(SUPPLIED RECORDS begins)

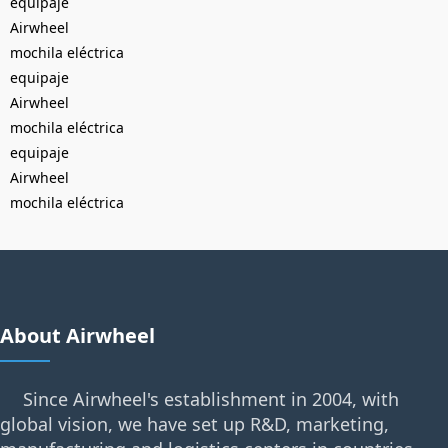
equipaje
Airwheel
mochila eléctrica
equipaje
Airwheel
mochila eléctrica
equipaje
Airwheel
mochila eléctrica
About Airwheel
Since Airwheel's establishment in 2004, with
global vision, we have set up R&D, marketing,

(SUPPLIED RECORDS ends)

PROBLEM TO WORK ON » An exact copy of every entry above is needed, with the pictures left out.

ANSWER BOX »
equipaje
Airwheel
mochila eléctrica
equipaje
Airwheel
mochila eléctrica
equipaje
Airwheel
mochila eléctrica
About Airwheel
Since Airwheel's establishment in 2004, with
global vision, we have set up R&D, marketing,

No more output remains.